Nurzahri menambahkan, Partai Aceh terus mendapatkan nomor ganjil di setiap pengundian nomor urut parpol yang ikut bertarung dalam pesta demokrasi lima tahunan tersebut.
"Dari dulu PA dapat nomor 39, 13, 15, sekarang 21. Tapi yang jelas semangatnya masih semangat partai kita sebagai partai pemenang," kata Nurzahri kepada
Kantor Berita RMOLAceh, Senin (19/12).
Nurzahri tak menjelaskan detail ihwal makna dari nomor 21 tersebut. Meski demikian, dia haqul yakin partai besutan Muzakir Manaf alias Mualem itu bisa kembali menang pada Pemilu Serentak 2024 mendatang.
"Pada prinsipnya bukan pada nomor, tapi bagaimana masyarakat kemudian bisa percaya kepada Partai Aceh dan dalam kaitan surat suara saya kira logo PA sudah cukup dikenal," papar Nurzahri.
Menurut dia, Partai Aceh tak mempersoalkan nomor urut partai yang diundi sebagai peserta pemilu. Hanya saja, pihaknya perlu mengetahui secepatnya ihwal format surat suara untuk Pemilu 2024 nantinya.
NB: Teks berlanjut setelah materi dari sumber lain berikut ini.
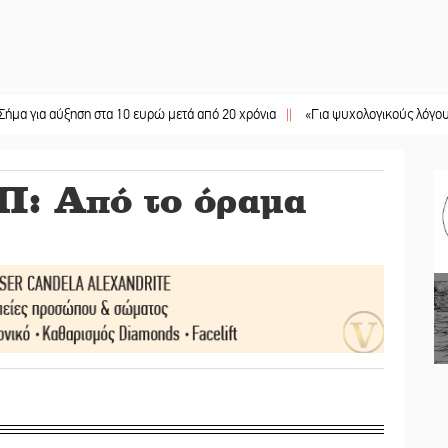
ύξηση στα 10 ευρώ μετά από 20 χρόνια
||
«Για ψυχολογικούς λόγους» κρατούσε
: Από το όραμα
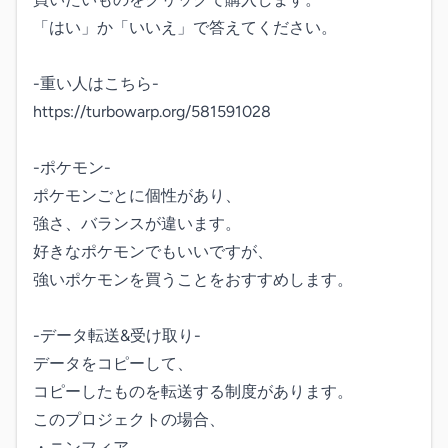
「はい」か「いいえ」で答えてください。

-重い人はこちら-

https://turbowarp.org/581591028

-ポケモン-

ポケモンごとに個性があり、

強さ、バランスが違います。

好きなポケモンでもいいですが、

強いポケモンを買うことをおすすめします。

-データ転送&受け取り- 

データをコピーして、 

コピーしたものを転送する制度があります。

このプロジェクトの場合、

・ニンフィア
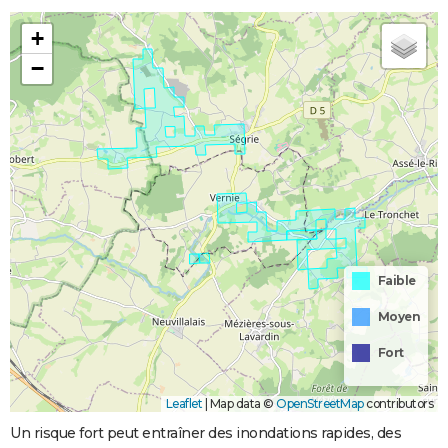
+
−
Faible
Moyen
Fort
Leaflet
|
Map data ©
OpenStreetMap
contributors
Un risque fort peut entraîner des inondations rapides, des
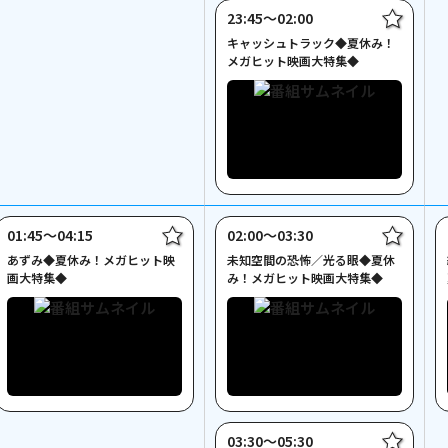
23:45〜02:00
キャッシュトラック◆夏休み！
メガヒット映画大特集◆
01:45〜04:15
02:00〜03:30
あずみ◆夏休み！メガヒット映
未知空間の恐怖／光る眼◆夏休
画大特集◆
み！メガヒット映画大特集◆
03:30〜05:30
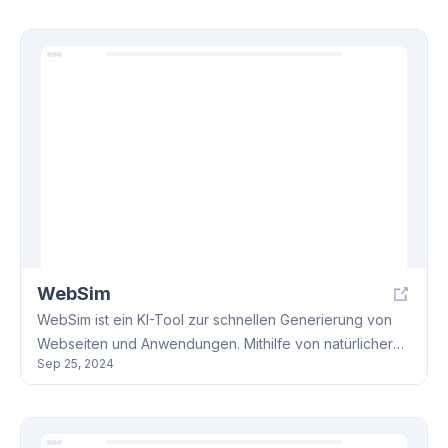
natürliche Sprachdateien und unterstützt diverse
Formate wie PDFs, eBooks und Webseiten. Sowohl für
den privaten als auch kommerziellen Gebrauch
verfügbar.
WebSim
WebSim ist ein KI-Tool zur schnellen Generierung von
Webseiten und Anwendungen. Mithilfe von natürlicher
Sep 25, 2024
Sprache lassen sich verschiedene Webprojekte
erstellen, von einfachen Tools bis hin zu Spielen. Die
generierten Inhalte sind downloadbar und anpassbar.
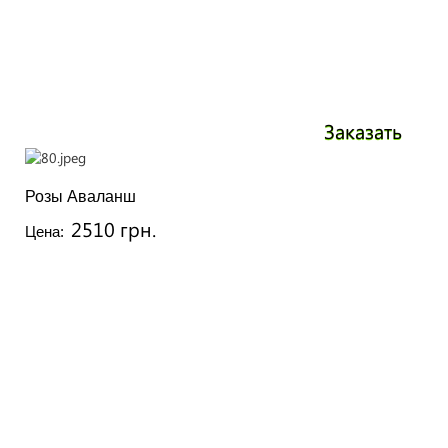
Заказать
Розы Аваланш
2510 грн.
Цена:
Bekas anggota DPR Aceh ini menuturkan, penentuan surat suara itu penting, agar pihaknya bisa bekerja untuk melakukan sosialisasi posisi penempatan partainya di dalam kertas suara tersebut.
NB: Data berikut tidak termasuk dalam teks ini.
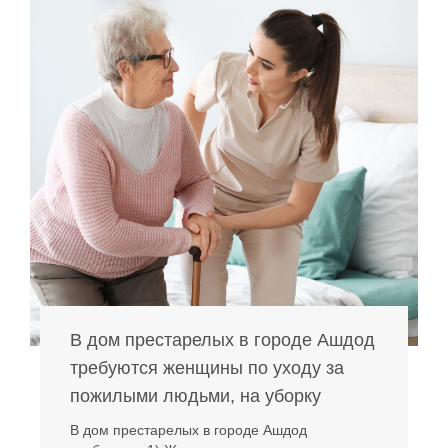
В дом престарелых в городе Ашдод
требуются женщины по уходу за
пожилыми людьми, на уборку
В дом престарелых в городе Ашдод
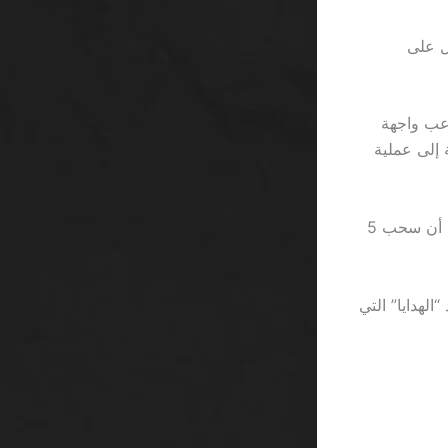
ال للجولة، تُحصل على
اعب واجهة
ح” لا يعمل إلا بعد ثلاث نقرات متتالية، يضيف ذلك 15 ثانية إلى عملية
إضافةً إلى ذلك، بعض المواقع تفرض رسومًا ثابتة 2 ريال على كل سحب، وهذا يعني أن سحب 5
لهدايا” التي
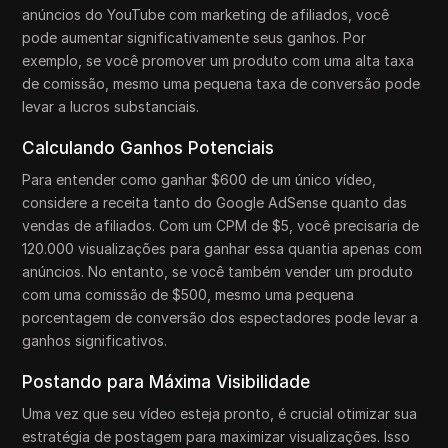
anúncios do YouTube com marketing de afiliados, você
pode aumentar significativamente seus ganhos. Por
exemplo, se você promover um produto com uma alta taxa
de comissão, mesmo uma pequena taxa de conversão pode
levar a lucros substanciais.
Calculando Ganhos Potenciais
Para entender como ganhar $600 de um único vídeo,
considere a receita tanto do Google AdSense quanto das
vendas de afiliados. Com um CPM de $5, você precisaria de
120.000 visualizações para ganhar essa quantia apenas com
anúncios. No entanto, se você também vender um produto
com uma comissão de $500, mesmo uma pequena
porcentagem de conversão dos espectadores pode levar a
ganhos significativos.
Postando para Máxima Visibilidade
Uma vez que seu vídeo esteja pronto, é crucial otimizar sua
estratégia de postagem para maximizar visualizações. Isso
"Kita perlu tahu secepatnya format surat suara dari KIP. Supaya kita bisa bekerja untuk mensosialisasikan posisi penempatan partainya di dalam kertas suara," ungkapnya.
Nurzahri mengatakan sistem pemilu saat ini semakin menunjukkan peningkatan. Meskipun sistem perhitungan suara masih ada yang merugikan partai-partai yang punya pemilih besar.
"Jadi kalau suara PA itu kan selalu menjadi suara termahal, kadang-kadang satu porsi itu selalu porsi penuh. Sedangkan partai-partai lain itu biasanya tidak full," katanya.
Menurut Nurzahri, di satu sisi, tingkat kecurangan pemilu juga semakin tinggi. Misalkan pola money politic (politik uang). Dia menyarakankan penyelenggara Pemilu dalam hal ini KIP dan Bawaslu lebih proaktif terkait pencegahan politik uang ini.
Terlebih dalam sejarah perjalanan Pemilu di Indonesia belum ada yang ditangkap terkait kasus money politic pada saat pemilu.
Sehingga, masyarakat akhirnya jadi terpengaruh bahwa mereka bisa saja beranggapan boleh-boleh saja menerima sesuatu dari kandidat.
"Ini selalu deliknya delik aduan jadi tidak proaktif. Kalau kita (lapor) ke Bawaslu atau KIP, kalau enggak ada laporan ya mereka (KIP dan Bawaslu) tidak bertindak," tutupnya.